Sembra che abbia visto un fantasma. Anche se più composta, la sua amica non è meno turbata.
Li supero, entro nel garage e accendo la luce. Certo, non mi aspettavo minimamente di trovare ciò che vedo. Terrari pieni di foglie morte, cortecce e pezzi di frutta, l’habitat ideale per allevare gli insetti chiamati “cervi volanti”. Faccio un passo indietro impallidendo e mi sento svenire, non so se per il sollievo o per il disgusto.
Tancredi mi sorregge e dice con il suo usuale tono pacato: «Scusami, avevo intenzione di dirtelo, ma avevo paura che… Insomma, lo so che gli insetti ti fanno ribrezzo, ma allevarli è il mio sogno. Questa è la professoressa Enrica C., entomologa» e indica la strepitosa bionda. «Ha ottenuto il permesso per allevare a scopo di studio i cervi volanti e io le farò da assistente».
Dunque c’era un motivo per tutto: i soldi sono stati spesi per l’affitto del garage; lo smartphone serviva per accordarsi con la professoressa; il parcheggio era vicino a un negozio specializzato che vende terrari; la stanchezza era dovuta all’intenso lavoro per allestire l’ambiente e curare i coleotteri. Infine, l’insonnia nasceva dal rimorso.
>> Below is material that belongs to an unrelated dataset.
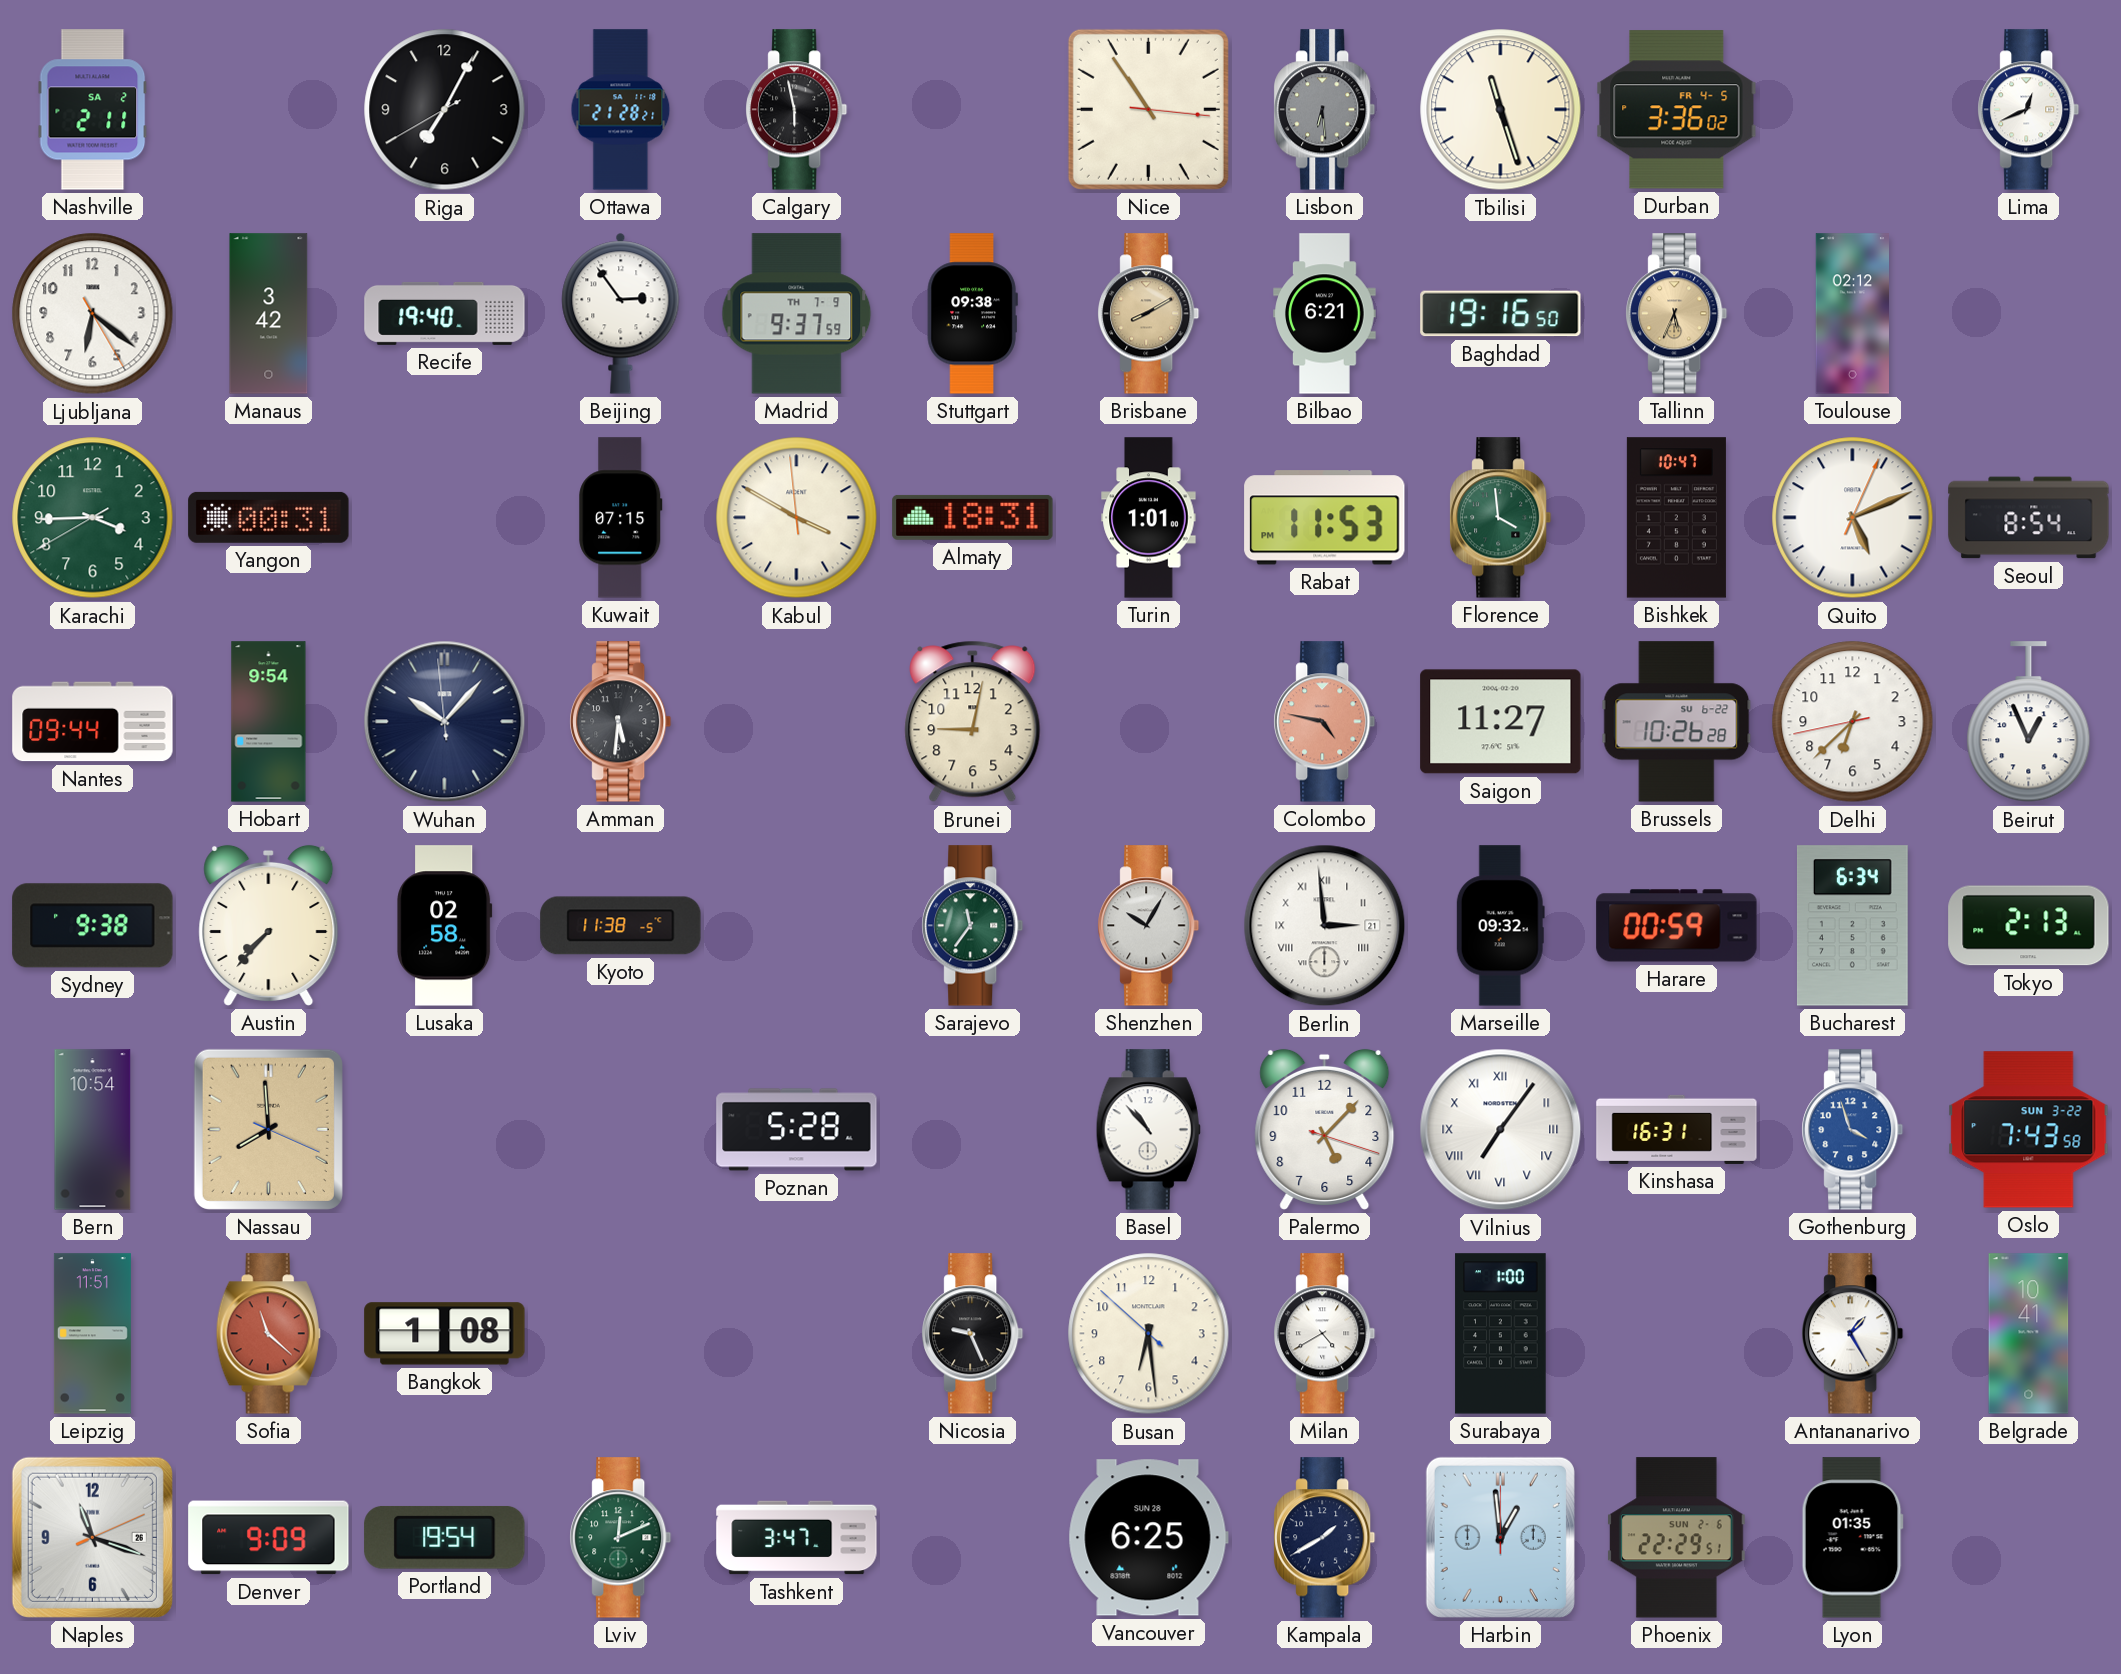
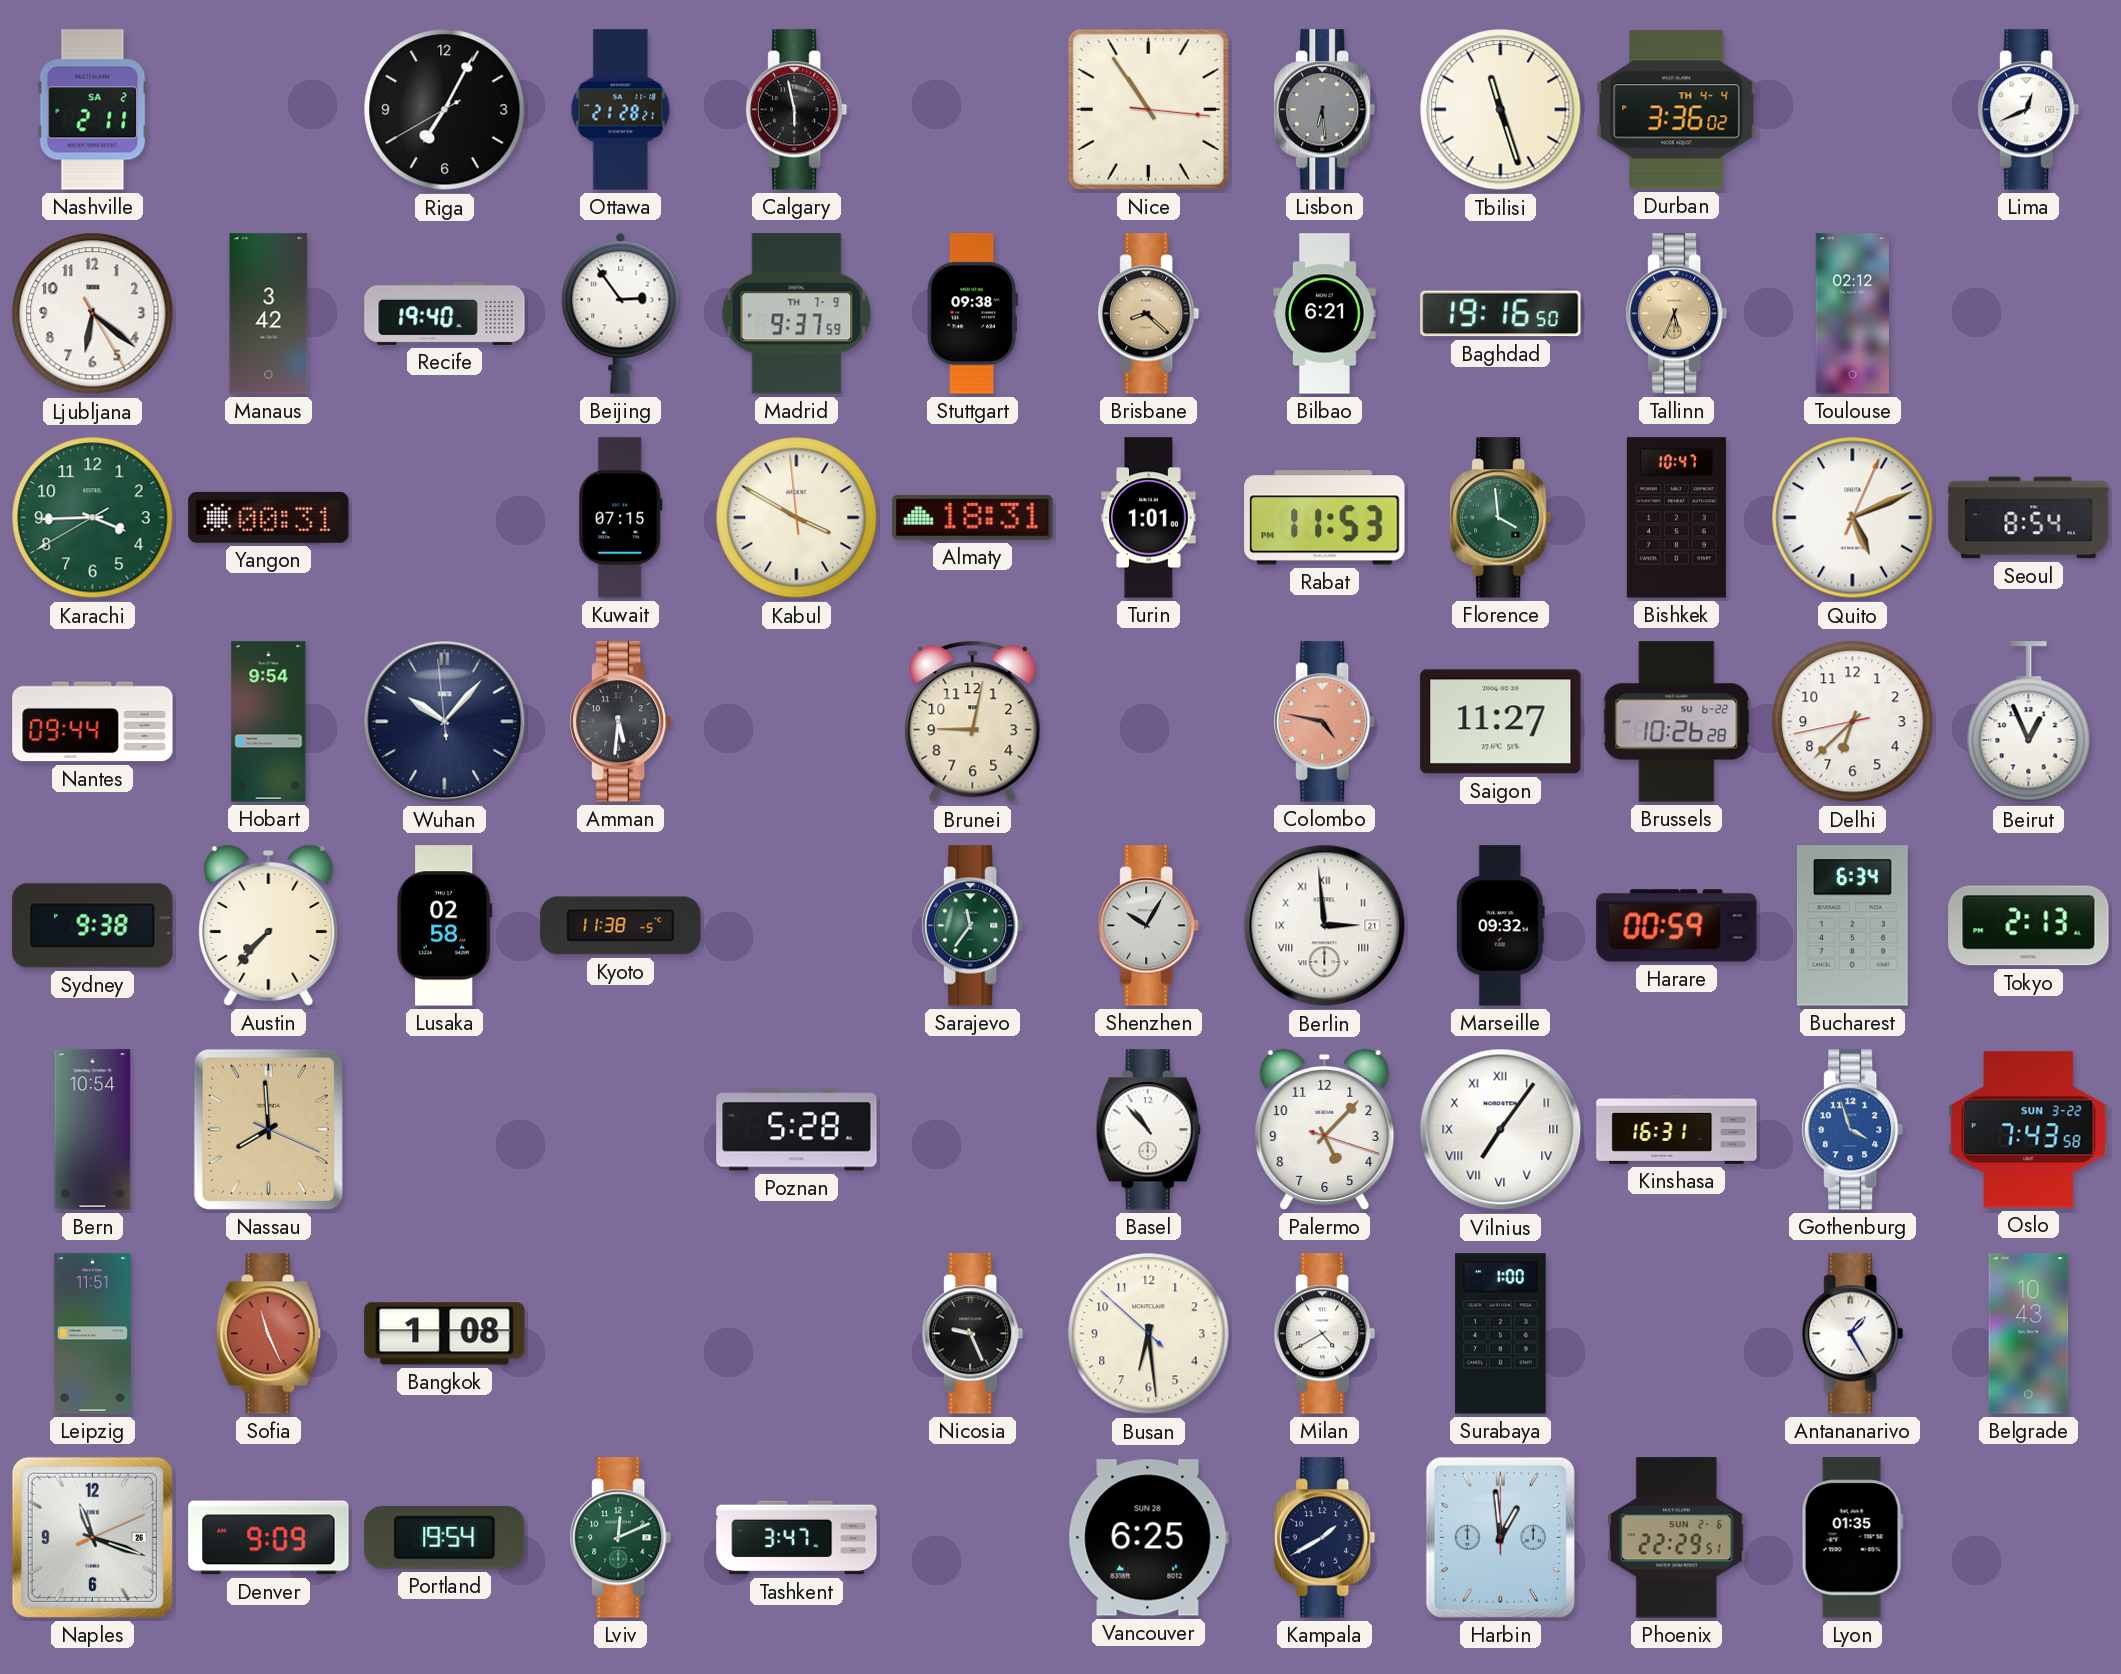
Durban date: FR 4-5 -> TH 4-4
Brisbane: 8:10 -> 8:22
Sofia: 11:22 -> 11:26
Belgrade: 10:41 -> 10:43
Tancredi prosegue sommesso: «Mi dispiace, Erica, non volevo che lo scoprissi così, davvero. È che conosco la tua avversione per gli insetti e temevo che, se te l’avessi detto, non mi avresti più voluto».
«Me l’hai detto dal primo giorno che adori questi cosi».
«Allevarli è diverso e avevo paura…».
«Come hai potuto pensare che ti piantassi per una passione ripugnante, ma innocua? Sei veramente uno sciocco, più sciocco di una mantide maschio già decapitata».
«Sei già entrata nell’atmosfera» ridacchia rincuorato col suo mezzo sorriso che conosco bene e ci abbracciamo.
Anche l’entomologa sorride fra sé.
Tancredi dunque può coltivare la sua passione alla luce del sole, anzi dei neon. Mi rende partecipe perfino dei minimi dettagli e siamo più uniti che mai. Non posso dire di aver iniziato ad amare quelle creaturine inquietanti, però mi sono ripresa la mia felicità anche grazie all’effetto benefico che hanno su mio marito. E la detective Erica ha risolto il suo primo caso!